Prices will rise by 20% starting on Friday, causing long lines to form at filling stations as the news spread. The new price of petrol will be Rs179.86 per litre and diesel will be Rs174.15, said Ismail in a tweet.
Reuters reported earlier on Thursday that the IMF and Islamabad had reached a deal to release over $900 million in funds, once Pakistan removed the fuel subsidies and hiked prices, according to a Pakistani source directly involved in talks in Qatar.
"When we raise fuel prices, the deal will be done. We have worked out the outlines of a deal," the source said in a text message after the end of the talks in Doha.
The price hike has been the main issue between Pakistan and the IMF as part of an agreement to withdraw subsidies in oil and power sectors to reduce the fiscal deficit before the annual budget is presented next month.
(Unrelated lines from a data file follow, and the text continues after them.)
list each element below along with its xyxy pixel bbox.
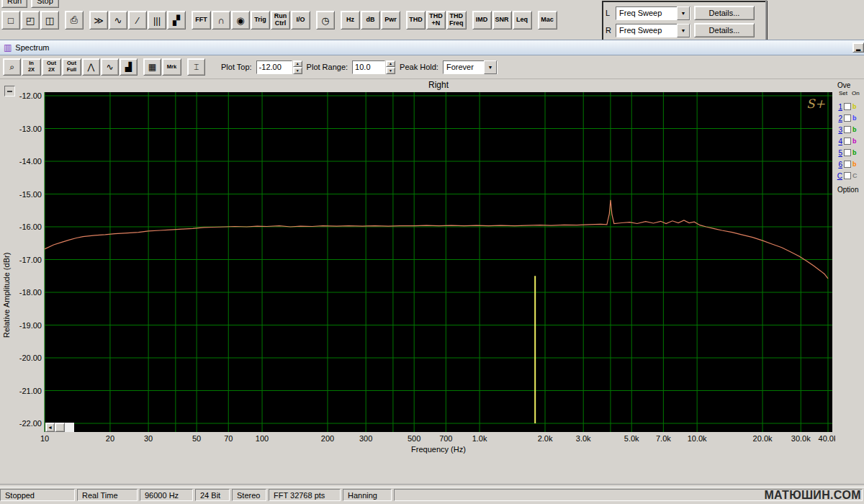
overlay-row: CC [836,170,864,181]
marker-button[interactable]: Mrk [162,58,181,76]
save-icon[interactable]: ◫ [40,11,59,30]
print-icon[interactable]: ⎙ [65,11,84,30]
channel-dock: L Freq Sweep ▼ Details... R Freq Sweep ▼… [602,1,768,42]
app-window: Run Stop □◰◫⎙≫∿∕|||▞FFT∩◉TrigRun CtrlI/O… [0,0,864,504]
waveform-icon[interactable]: ∿ [109,11,127,30]
analyzer-icon[interactable]: ◉ [231,11,250,30]
thd-button[interactable]: THD [406,11,426,30]
slope-icon[interactable]: ∕ [128,11,147,30]
left-channel-row: L Freq Sweep ▼ Details... [606,6,764,21]
scale-icon[interactable]: ⌶ [187,58,205,76]
overlay-checkbox[interactable] [844,149,851,156]
timer-icon[interactable]: ◷ [316,11,335,30]
overlay-number-link[interactable]: 1 [837,103,842,111]
x-tick-label: 700 [439,434,452,443]
chevron-down-icon[interactable]: ▼ [484,60,497,74]
x-tick-label: 30.0k [791,434,811,443]
overlay-checkbox[interactable] [844,161,851,168]
y-tick-label: -17.00 [19,256,42,264]
overlay-row: 5b [836,147,864,158]
x-tick-label: 10 [40,434,49,443]
zoom-out-full-button[interactable]: Out Full [62,58,81,76]
overlay-number-link[interactable]: 2 [837,114,842,122]
y-tick-label: -16.00 [19,222,42,231]
y-tick-label: -20.00 [19,354,42,362]
spin-up-icon[interactable]: ▲ [293,60,302,68]
overlay-number-link[interactable]: 5 [837,149,842,157]
overlay-checkbox[interactable] [844,138,851,145]
scrollbar-thumb[interactable] [55,423,65,432]
overlay-checkbox[interactable] [844,126,851,133]
spectral-lines-icon[interactable]: ||| [148,11,166,30]
spectrogram-icon[interactable]: ▞ [167,11,186,30]
peak-hold-select[interactable]: Forever ▼ [443,60,498,74]
peak-curve-icon[interactable]: ⋀ [82,58,100,76]
overlay-column-headers: Set On [839,90,860,96]
spin-up-icon[interactable]: ▲ [386,60,395,68]
overlay-number-link[interactable]: 3 [837,126,842,134]
overlay-row: 3b [836,124,864,135]
run-stop-controls: Run Stop [1,0,59,8]
macro-button[interactable]: Mac [538,11,557,30]
thd-freq-button[interactable]: THD Freq [446,11,467,30]
trigger-button[interactable]: Trig [251,11,270,30]
overlay-number-link[interactable]: C [837,172,842,180]
snr-button[interactable]: SNR [492,11,512,30]
left-channel-mode-select[interactable]: Freq Sweep ▼ [616,6,690,20]
plot-scrollbar[interactable]: ◄ [45,423,74,432]
collapse-plot-button[interactable] [4,86,15,96]
toolbar-group: ⎙ [65,11,84,30]
zoom-in-2x-button[interactable]: In 2X [22,58,41,76]
overlay-checkbox[interactable] [844,114,851,122]
left-details-button[interactable]: Details... [694,6,755,20]
chevron-down-icon[interactable]: ▼ [677,6,690,20]
run-button[interactable]: Run [1,0,27,8]
window-buttons: ▂ ▢ ✕ [852,42,864,53]
overlay-checkbox[interactable] [844,172,851,179]
stop-button[interactable]: Stop [31,0,59,8]
x-tick-label: 5.0k [624,434,639,443]
spin-down-icon[interactable]: ▼ [293,67,302,74]
plot-range-input[interactable] [352,60,385,74]
power-button[interactable]: Pwr [381,11,400,30]
leq-button[interactable]: Leq [513,11,532,30]
plot-range-label: Plot Range: [307,63,348,71]
plot-top-input[interactable] [256,60,292,74]
spectrum-plot[interactable]: -12.00-13.00-14.00-15.00-16.00-17.00-18.… [0,79,835,485]
fft-button[interactable]: FFT [192,11,211,30]
overlay-header[interactable]: Ove [837,81,850,89]
window-function-icon[interactable]: ∩ [212,11,230,30]
right-details-button[interactable]: Details... [694,23,755,37]
open-file-icon[interactable]: ◰ [21,11,40,30]
status-bar: StoppedReal Time96000 Hz24 BitStereoFFT … [0,487,864,503]
minimize-button[interactable]: ▂ [852,42,864,53]
imd-button[interactable]: IMD [472,11,492,30]
spectrum-toolbar: ⌕In 2XOut 2XOut Full⋀∿▟▦Mrk⌶ Plot Top: ▲… [0,55,864,79]
spectrum-titlebar[interactable]: ▥ Spectrum ▂ ▢ ✕ [0,40,864,55]
run-control-button[interactable]: Run Ctrl [271,11,290,30]
overlay-number-link[interactable]: 6 [837,161,842,168]
chevron-down-icon[interactable]: ▼ [677,24,690,37]
zoom-out-2x-button[interactable]: Out 2X [42,58,61,76]
io-button[interactable]: I/O [291,11,310,30]
status-segment: 24 Bit [195,489,230,501]
new-file-icon[interactable]: □ [1,11,20,30]
spin-down-icon[interactable]: ▼ [386,67,395,74]
hz-button[interactable]: Hz [341,11,360,30]
spectrum-curve-icon[interactable]: ∿ [101,58,119,76]
bar-display-icon[interactable]: ▟ [120,58,138,76]
db-button[interactable]: dB [361,11,380,30]
fast-forward-icon[interactable]: ≫ [89,11,108,30]
spectrum-toolbar-icons: ⌕In 2XOut 2XOut Full⋀∿▟▦Mrk⌶ [3,58,205,76]
right-channel-mode-select[interactable]: Freq Sweep ▼ [616,24,690,37]
scroll-left-icon[interactable]: ◄ [45,423,55,432]
y-axis-label: Relative Amplitude (dBr) [2,253,11,338]
overlay-number-link[interactable]: 4 [837,138,842,145]
thd-n-button[interactable]: THD +N [426,11,446,30]
data-table-icon[interactable]: ▦ [143,58,161,76]
overlay-color-tag: b [852,149,857,156]
overlay-checkbox[interactable] [844,103,851,110]
overlay-options-link[interactable]: Option [837,186,858,194]
plot-background [45,92,832,432]
zoom-icon[interactable]: ⌕ [3,58,21,76]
Ousted prime minister Imran Khan had given the subsidy in his last days in power to cool down public sentiments in the face of double-digit inflation, a move the IMF said deviated from the terms of the 2019 deal.
In addition to the $900 million, if IMF clears the seventh review as a result of the talks, it will also unlock other external financing for the cash-strapped South Asian nation, whose foreign reserves cover less than two months of imports.
About half of the funds out of the $6 billion deal are yet to be released, and it is not clear when the IMF review would take place.
Pakistani rupee drops to all-time low against US dollar
Meanwhile, Pakistan's rupee hit a historic record on Thursday of Rs202.01 against the US dollar in the interbank market, below the previous close of Rs201.92, the media reported.
In line with the financial pundits' predictions, the local currency continued its downward slide following the delay in the revival of the IMF programme, Geo News reported.
The IMF assistance has been stalled since a disagreement with the previous government over energy subsidies in late February.
Pakistan is facing a fast depletion of foreign exchange reserves and analysts have been warning that the country is at risk of defaulting on its external debts.
The mounting political unrest, after the former Pakistan prime minister Imran Khan marched towards the federal capital and gave a six-day ultimatum to the government to force early elections, shook investors' confidence in the economy, putting pressure on the local unit.
The country needs foreign inflows to bolster its forex reserves, which have fallen to $10.2 billion, enough to meet the cost of fewer than two months of imports.